YOUR TASK.
Copy all of the records exactly.

[INPUT]

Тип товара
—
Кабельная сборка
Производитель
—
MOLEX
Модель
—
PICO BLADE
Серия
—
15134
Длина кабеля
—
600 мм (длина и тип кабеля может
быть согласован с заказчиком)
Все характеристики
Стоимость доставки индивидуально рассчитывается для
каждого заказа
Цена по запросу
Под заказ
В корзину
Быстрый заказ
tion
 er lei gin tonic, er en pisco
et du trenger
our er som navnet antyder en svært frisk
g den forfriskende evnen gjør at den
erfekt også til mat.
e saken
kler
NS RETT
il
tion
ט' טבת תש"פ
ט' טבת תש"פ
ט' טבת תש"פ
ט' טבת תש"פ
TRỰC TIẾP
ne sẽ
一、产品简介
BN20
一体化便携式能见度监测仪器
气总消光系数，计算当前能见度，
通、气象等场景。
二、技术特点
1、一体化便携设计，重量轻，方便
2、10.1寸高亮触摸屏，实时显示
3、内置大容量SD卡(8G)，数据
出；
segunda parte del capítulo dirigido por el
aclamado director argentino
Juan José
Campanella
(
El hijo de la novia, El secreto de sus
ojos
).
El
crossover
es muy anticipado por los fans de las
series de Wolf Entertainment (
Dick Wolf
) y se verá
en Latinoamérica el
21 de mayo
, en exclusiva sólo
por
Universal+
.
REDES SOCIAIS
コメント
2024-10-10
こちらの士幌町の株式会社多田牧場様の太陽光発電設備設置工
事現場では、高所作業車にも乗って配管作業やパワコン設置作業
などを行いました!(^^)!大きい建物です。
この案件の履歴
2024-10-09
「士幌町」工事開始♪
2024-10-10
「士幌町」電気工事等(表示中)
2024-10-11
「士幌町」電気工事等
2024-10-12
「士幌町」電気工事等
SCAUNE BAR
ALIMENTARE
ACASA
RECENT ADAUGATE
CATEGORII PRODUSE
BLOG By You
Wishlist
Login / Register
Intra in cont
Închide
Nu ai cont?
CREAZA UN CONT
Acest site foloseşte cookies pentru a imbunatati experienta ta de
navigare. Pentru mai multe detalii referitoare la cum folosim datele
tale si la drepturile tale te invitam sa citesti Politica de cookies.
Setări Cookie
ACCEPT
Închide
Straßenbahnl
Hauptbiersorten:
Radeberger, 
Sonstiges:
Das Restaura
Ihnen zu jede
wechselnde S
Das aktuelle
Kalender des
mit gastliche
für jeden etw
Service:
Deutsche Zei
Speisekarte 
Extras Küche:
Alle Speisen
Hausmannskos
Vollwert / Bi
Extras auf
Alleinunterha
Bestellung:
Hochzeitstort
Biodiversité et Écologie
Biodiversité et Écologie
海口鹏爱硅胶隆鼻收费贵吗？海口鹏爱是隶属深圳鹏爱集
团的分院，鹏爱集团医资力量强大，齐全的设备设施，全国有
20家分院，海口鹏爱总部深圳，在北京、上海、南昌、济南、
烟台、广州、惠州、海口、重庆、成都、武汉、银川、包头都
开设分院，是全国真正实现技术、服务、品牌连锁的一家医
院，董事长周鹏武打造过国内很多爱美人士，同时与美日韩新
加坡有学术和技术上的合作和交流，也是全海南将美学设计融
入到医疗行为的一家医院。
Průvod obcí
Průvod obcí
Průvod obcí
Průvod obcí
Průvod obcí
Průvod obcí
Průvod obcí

[/INPUT]

OUTPUT OF THE EXERCISE.
Тип товара
—
Кабельная сборка
Производитель
—
MOLEX
Модель
—
PICO BLADE
Серия
—
15134
Длина кабеля
—
600 мм (длина и тип кабеля может
быть согласован с заказчиком)
Все характеристики
Стоимость доставки индивидуально рассчитывается для
каждого заказа
Цена по запросу
Под заказ
В корзину
Быстрый заказ
tion
 er lei gin tonic, er en pisco
et du trenger
our er som navnet antyder en svært frisk
g den forfriskende evnen gjør at den
erfekt også til mat.
e saken
kler
NS RETT
il
tion
ט' טבת תש"פ
ט' טבת תש"פ
ט' טבת תש"פ
ט' טבת תש"פ
TRỰC TIẾP
ne sẽ
一、产品简介
BN20
一体化便携式能见度监测仪器
气总消光系数，计算当前能见度，
通、气象等场景。
二、技术特点
1、一体化便携设计，重量轻，方便
2、10.1寸高亮触摸屏，实时显示
3、内置大容量SD卡(8G)，数据
出；
segunda parte del capítulo dirigido por el
aclamado director argentino
Juan José
Campanella
(
El hijo de la novia, El secreto de sus
ojos
).
El
crossover
es muy anticipado por los fans de las
series de Wolf Entertainment (
Dick Wolf
) y se verá
en Latinoamérica el
21 de mayo
, en exclusiva sólo
por
Universal+
.
REDES SOCIAIS
コメント
2024-10-10
こちらの士幌町の株式会社多田牧場様の太陽光発電設備設置工
事現場では、高所作業車にも乗って配管作業やパワコン設置作業
などを行いました!(^^)!大きい建物です。
この案件の履歴
2024-10-09
「士幌町」工事開始♪
2024-10-10
「士幌町」電気工事等(表示中)
2024-10-11
「士幌町」電気工事等
2024-10-12
「士幌町」電気工事等
SCAUNE BAR
ALIMENTARE
ACASA
RECENT ADAUGATE
CATEGORII PRODUSE
BLOG By You
Wishlist
Login / Register
Intra in cont
Închide
Nu ai cont?
CREAZA UN CONT
Acest site foloseşte cookies pentru a imbunatati experienta ta de
navigare. Pentru mai multe detalii referitoare la cum folosim datele
tale si la drepturile tale te invitam sa citesti Politica de cookies.
Setări Cookie
ACCEPT
Închide
Straßenbahnl
Hauptbiersorten:
Radeberger, 
Sonstiges:
Das Restaura
Ihnen zu jede
wechselnde S
Das aktuelle
Kalender des
mit gastliche
für jeden etw
Service:
Deutsche Zei
Speisekarte 
Extras Küche:
Alle Speisen
Hausmannskos
Vollwert / Bi
Extras auf
Alleinunterha
Bestellung:
Hochzeitstort
Biodiversité et Écologie
Biodiversité et Écologie
海口鹏爱硅胶隆鼻收费贵吗？海口鹏爱是隶属深圳鹏爱集
团的分院，鹏爱集团医资力量强大，齐全的设备设施，全国有
20家分院，海口鹏爱总部深圳，在北京、上海、南昌、济南、
烟台、广州、惠州、海口、重庆、成都、武汉、银川、包头都
开设分院，是全国真正实现技术、服务、品牌连锁的一家医
院，董事长周鹏武打造过国内很多爱美人士，同时与美日韩新
加坡有学术和技术上的合作和交流，也是全海南将美学设计融
入到医疗行为的一家医院。
Průvod obcí
Průvod obcí
Průvod obcí
Průvod obcí
Průvod obcí
Průvod obcí
Průvod obcí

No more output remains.